Libros en su contra escritos por cuadros de su partido o por antiguos colaboradores, contramanifestaciones en sus mitines organizadas por funcionarios socialistas hostiles a su candidatura, intervención pública de dirigentes de peso y ex ministros para que se pacte una alianza con el centrista Bayrou, chistes de mal gusto, acusaciones de autoritarismo e incompetencia. “Confieso que en esta campaña mi propio campo no ha ahorrado ninguna crítica. Tal vez me hagan pagar cierta forma de libertad”, dijo la mujer hace unos días.
Su estrategia de final de campaña está fijada: convocar todos los votos posibles para garantizarse la segunda vuelta. Y hacer sonar con una suerte de poder femenino: “Votar una mujer es la Francia que osa. Cuando haya tres mujeres en el G8 (los siete países más desarrollados más Rusia), todo cambiará de aspecto: Merkel (canciller alemana), Hillary Clinton y yo”. Los analistas franceses reconocen hoy que Ségolène Royal expresa algo muy arraigado en la sociedad, de lo contrario nunca hubiese podido mantener los niveles actuales luego de la avalancha de catástrofes –propias y ajenas– que se produjeron en cuanto se abrió la campaña electoral. La prensa, que parece a sueldo del candidato conservador, no le perdonó ni una coma olvidada. Francia parece habitada por uno solo rostro, el de Nicolas Sarkozy. Un paseo a lo largo de los kioscos que están en los grandes boulevares refleja al infinito la imagen de Nicolas Sarkozy en las primeras planas del 80% de los semanarios.
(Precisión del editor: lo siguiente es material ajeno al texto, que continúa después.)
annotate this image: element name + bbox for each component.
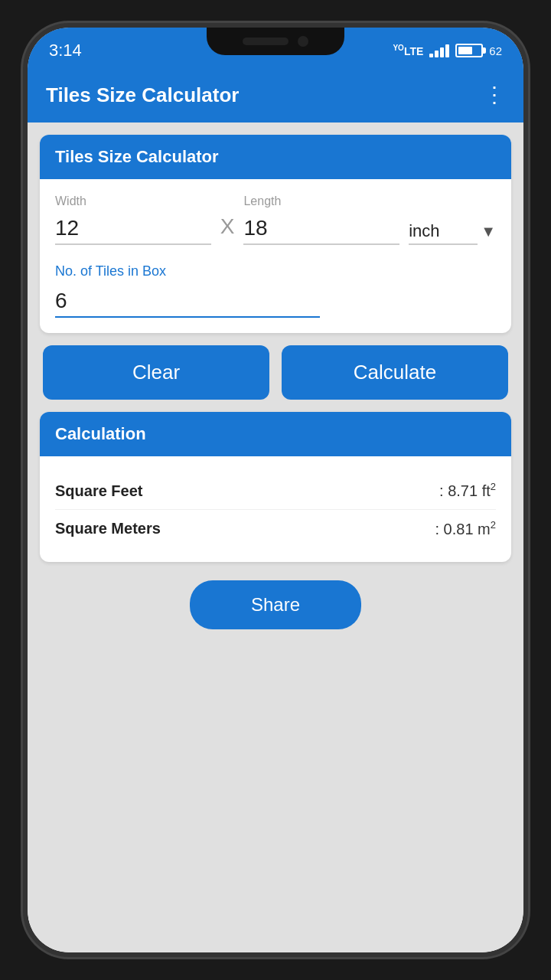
length-label: Length [243, 194, 399, 208]
clear-button[interactable]: Clear [43, 345, 269, 400]
status-time: 3:14 [49, 41, 82, 60]
results-card-body: Square Feet : 8.71 ft2 Square Meters : 0… [40, 456, 511, 562]
results-card-title: Calculation [55, 424, 146, 443]
square-feet-label: Square Feet [55, 482, 439, 500]
calculate-button[interactable]: Calculate [282, 345, 508, 400]
square-feet-row: Square Feet : 8.71 ft2 [55, 472, 496, 510]
dimensions-row: Width X Length inch cm mm [55, 194, 496, 245]
tiles-box-label: No. of Tiles in Box [55, 263, 496, 279]
length-group: Length [243, 194, 399, 245]
lte-icon: YOLTE [393, 44, 423, 57]
square-meters-value: : 0.81 m2 [435, 519, 497, 538]
battery-icon [455, 44, 483, 57]
signal-bars-icon [429, 44, 449, 57]
unit-selector-wrapper[interactable]: inch cm mm feet ▼ [409, 218, 496, 245]
tiles-section: No. of Tiles in Box [55, 263, 496, 318]
app-bar: Tiles Size Calculator ⋮ [28, 67, 523, 122]
status-icons: YOLTE 62 [393, 44, 502, 57]
unit-dropdown-arrow-icon: ▼ [481, 223, 496, 240]
calculator-card-body: Width X Length inch cm mm [40, 179, 511, 333]
square-meters-label: Square Meters [55, 520, 435, 537]
tiles-input[interactable] [55, 286, 320, 318]
calculator-card-title: Tiles Size Calculator [55, 147, 219, 166]
width-group: Width [55, 194, 211, 245]
multiply-sign: X [220, 214, 235, 239]
results-card-header: Calculation [40, 412, 511, 456]
content-area: Tiles Size Calculator Width X Length [28, 122, 523, 952]
app-bar-title: Tiles Size Calculator [46, 83, 239, 107]
share-button[interactable]: Share [190, 580, 361, 629]
results-card: Calculation Square Feet : 8.71 ft2 Squar… [40, 412, 511, 562]
calculator-card: Tiles Size Calculator Width X Length [40, 135, 511, 333]
length-input[interactable] [243, 213, 399, 245]
width-label: Width [55, 194, 211, 208]
calculator-card-header: Tiles Size Calculator [40, 135, 511, 179]
width-input[interactable] [55, 213, 211, 245]
square-feet-value: : 8.71 ft2 [439, 481, 496, 500]
action-buttons: Clear Calculate [43, 345, 508, 400]
unit-selector[interactable]: inch cm mm feet [409, 218, 478, 245]
more-options-icon[interactable]: ⋮ [484, 84, 505, 106]
battery-percent: 62 [489, 44, 502, 57]
share-row: Share [40, 574, 511, 635]
square-meters-row: Square Meters : 0.81 m2 [55, 510, 496, 547]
Frente a una rival socialista que despega levemente en los sondeos, Sarkozy modificó esta semana su propio ángulo de campaña. Al igual que Royal, pasó de los temas propios a la extrema derecha –inmigración, patria, identidad nacional– a territorios más consensuales. Pero los cuatro candidatos con posibilidades de figurar en la segunda vuelta, Royal, Sarkozy, el centrista François Bayrou y Jean Marie Le Pen, tienen el mismo problema: 17 millones de electores indecisos que, de aquí al domingo, podrían trastornar el horizonte político igual que hace cinco años. Nadie sabe qué harán esos indecisos ni tampoco los poco más de dos millones de nuevos electores que se incorporan este año a las urnas. François Bayrou repite: “Estoy absolutamente seguro de que los franceses preparan una sorpresa”. ¿Sensación o realidad? Lo cierto es que la sociedad parece motivada para evitar que, al menos en su peor versión, es decir, la de la extrema derecha, se repita el episodio de 2001. Ese es el riesgo que corren los socialistas: que el espectro de hace cinco años se reencarne hoy en una versión presentable de los valores democráticos y que sea François Bayrou quien figure el 6 de mayo en uno de los dos únicos afiches electorales que acompañarán el voto final.